Свита была небольшой - человек пятнадцать. Вскоре пересекли границу.
Стало совсем темно: только впереди прыгала какая-то тварь, ростом с
кролика, глаза - как медный таз. Наконец, пропала. Король пожаловался
спутнику:
- Какая мерзость! До чего ж напугала!
Спутник засмеялся:
- А какова она была из себя? - и оборотил глаза как медный таз.
Король ужаснулся, потом признал.
- Почему ты проиграл битву в Блуждающих Верховьях? - спросил он.

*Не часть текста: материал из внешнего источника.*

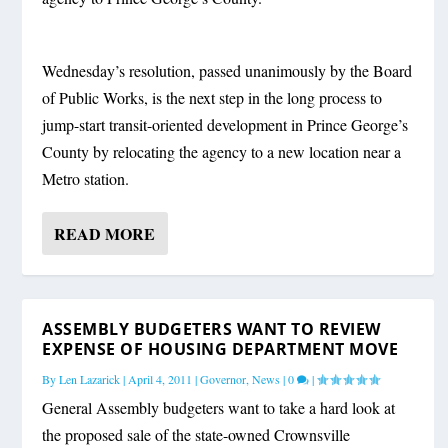
Wednesday’s resolution, passed unanimously by the Board
of Public Works, is the next step in the long process to
jump-start transit-oriented development in Prince George’s
County by relocating the agency to a new location near a
Metro station.
READ MORE
ASSEMBLY BUDGETERS WANT TO REVIEW
EXPENSE OF HOUSING DEPARTMENT MOVE
By
Len Lazarick
|
April 4, 2011
|
Governor
,
News
|
0
|
General Assembly budgeters want to take a hard look at
the proposed sale of the state-owned Crownsville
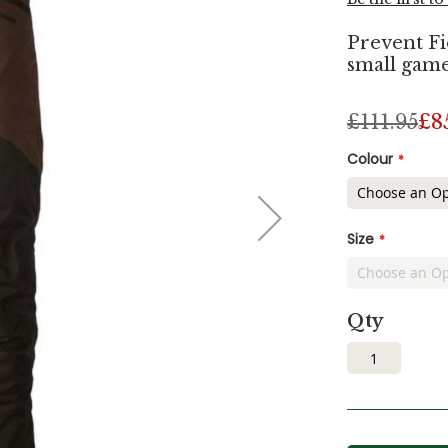
Prevent Fi
small game
£111.95
£8
Colour
Size
Qty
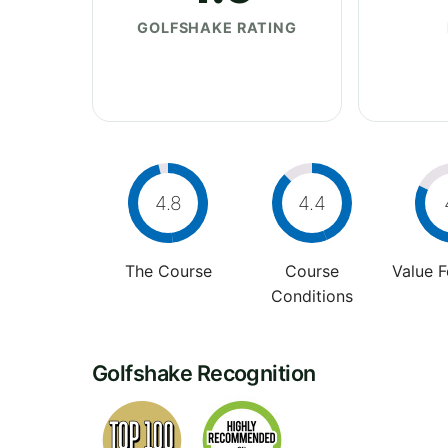
GOLFSHAKE RATING
4.8
4.4
The Course
Course
Value 
Conditions
Golfshake Recognition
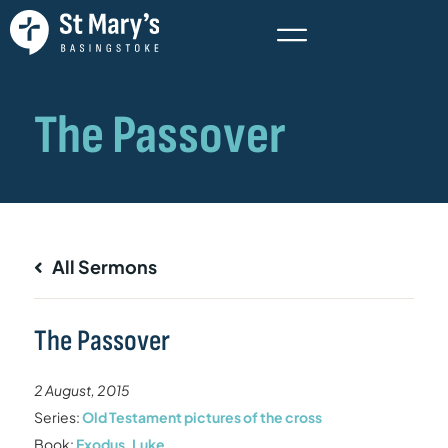
All Sermons
The Passover
2 August, 2015
Series:
Old Testament pictures of the cross
Book:
Exodus
,
Luke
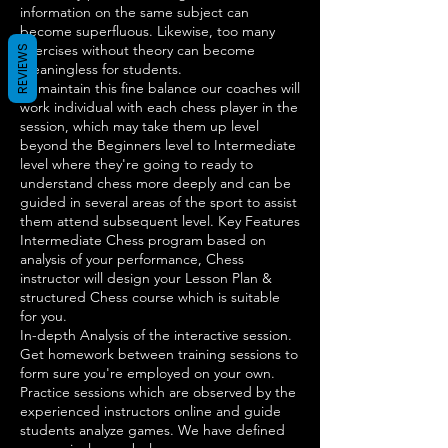
information on the same subject can
become superfluous. Likewise, too many
exercises without theory can become
REVIEWS
meaningless for students.
To maintain this fine balance our coaches will
work individual with each chess player in the
session, which may take them up level
beyond the Beginners level to Intermediate
level where they're going to ready to
understand chess more deeply and can be
guided in several areas of the sport to assist
them attend subsequent level. Key Features
Intermediate Chess program based on
analysis of your performance, Chess
instructor will design your Lesson Plan &
structured Chess course which is suitable
for you.
In-depth Analysis of the interactive session.
Get homework between training sessions to
form sure you're employed on your own.
Practice sessions which are observed by the
experienced instructors online and guide
students analyze games. We have defined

- Ты же помнишь, - вздохнул отец, - Даттам подарил мне два меча:
Обретенную Радость и Черноглазого. Через некоторое время пришел ко мне
Иден Виверра и попросил подарить Черноглазого. Но я в ту пору пожалел
меча: хотелось самому пойти с ним в битву, и подарил Идену Виверре
Обретенную Радость. А когда пришло время выступать в поход, я раскаялся в
собственной жадности и отдал Черноглазого Шодому Сойке. Шодому Сойке я
поручил левое крыло, а Идена Виверру дал ему в подчинение. Вот въехали
перед битвой оба на пригорок, и Виверра увидел у Шодома за спиной
Черноглазый меч в красных лаковых ножнах. Что было делать Виверре? Если бы
он оставил без отмщения то, что я не подарил меч, он бы оскорбил предков.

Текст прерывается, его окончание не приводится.